Task item: The line containing "art. and it sells well. Mario 3 is s" marks the start; extract exactly from it through the last line of the entries, and omit any pictures.

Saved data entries
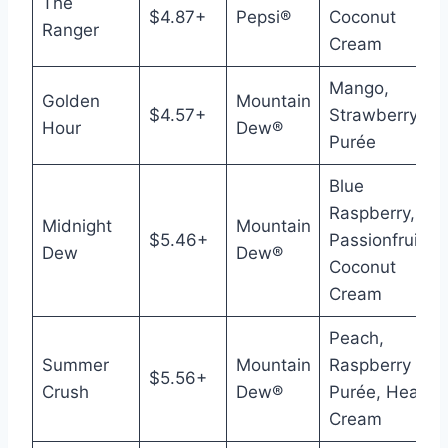
The
$4.87+
Pepsi®
Coconut
Ranger
Cream
Mango,
Golden
Mountain
$4.57+
Strawberry
Hour
Dew®
Purée
Blue
Raspberry,
Midnight
Mountain
$5.46+
Passionfruit,
Dew
Dew®
Coconut
Cream
Peach,
Summer
Mountain
Raspberry
$5.56+
Crush
Dew®
Purée, Heavy
Cream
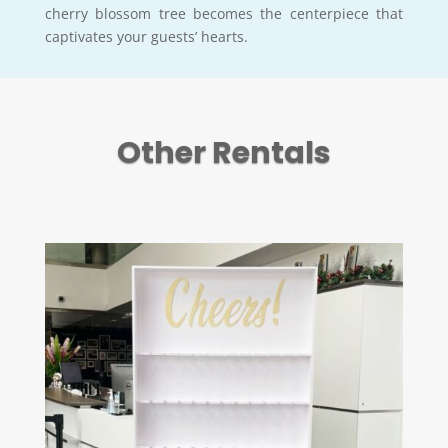
cherry blossom tree becomes the centerpiece that
captivates your guests’ hearts.
Other Rentals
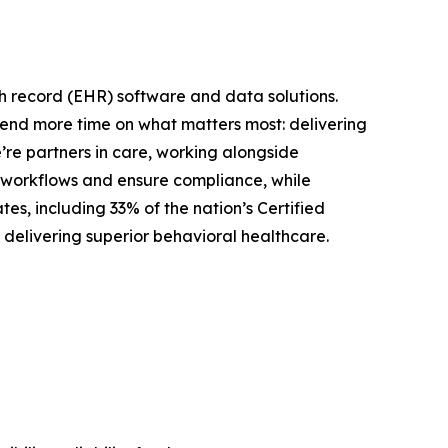
th record (EHR) software and data solutions.
spend more time on what matters most: delivering
’re partners in care, working alongside
cal workflows and ensure compliance, while
es, including 33% of the nation’s Certified
 delivering superior behavioral healthcare.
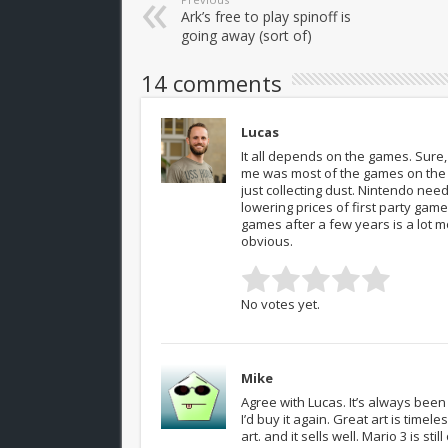
Ark’s free to play spinoff is
going away (sort of)
14 comments
Lucas
It all depends on the games. Sure, 
me was most of the games on the Wi
just collecting dust. Nintendo need
lowering prices of first party game
games after a few years is a lot mo
obvious.
No votes yet.
Mike
Agree with Lucas. It’s always bee
I’d buy it again. Great art is timel
art. and it sells well. Mario 3 is s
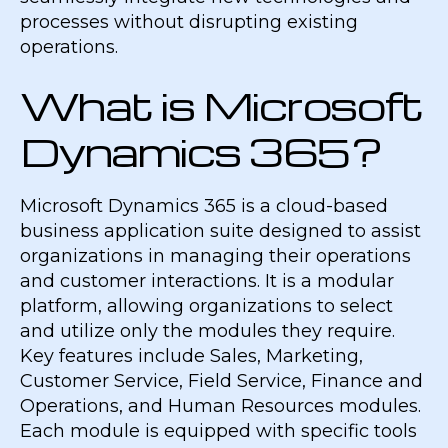
processes without disrupting existing
operations.
What is Microsoft
Dynamics 365?
Microsoft Dynamics 365 is a cloud-based
business application suite designed to assist
organizations in managing their operations
and customer interactions. It is a modular
platform, allowing organizations to select
and utilize only the modules they require.
Key features include Sales, Marketing,
Customer Service, Field Service, Finance and
Operations, and Human Resources modules.
Each module is equipped with specific tools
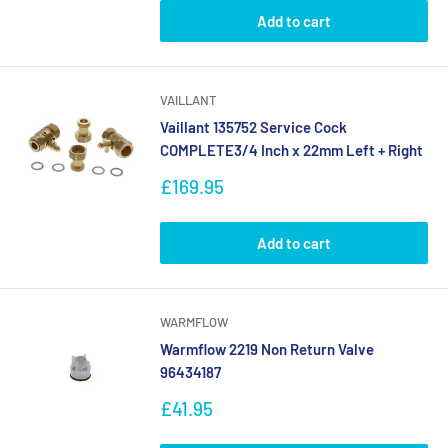
Add to cart
VAILLANT
Vaillant 135752 Service Cock
COMPLETE3/4 Inch x 22mm Left + Right
Sale
£169.95
price
Add to cart
WARMFLOW
Warmflow 2219 Non Return Valve
96434187
Sale
£41.95
price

Written answer:
art. and it sells well. Mario 3 is s
processes without disrupting existing
operations.
What is Microsoft
Dynamics 365?
Microsoft Dynamics 365 is a cloud-based
business application suite designed to assist
organizations in managing their operations
and customer interactions. It is a modular
platform, allowing organizations to select
and utilize only the modules they require.
Key features include Sales, Marketing,
Customer Service, Field Service, Finance and
Operations, and Human Resources modules.
Each module is equipped with specific tools
Add to cart
VAILLANT
Vaillant 135752 Service Cock
COMPLETE3/4 Inch x 22mm Left + Right
Sale
£169.95
price
Add to cart
WARMFLOW
Warmflow 2219 Non Return Valve
96434187
Sale
£41.95
price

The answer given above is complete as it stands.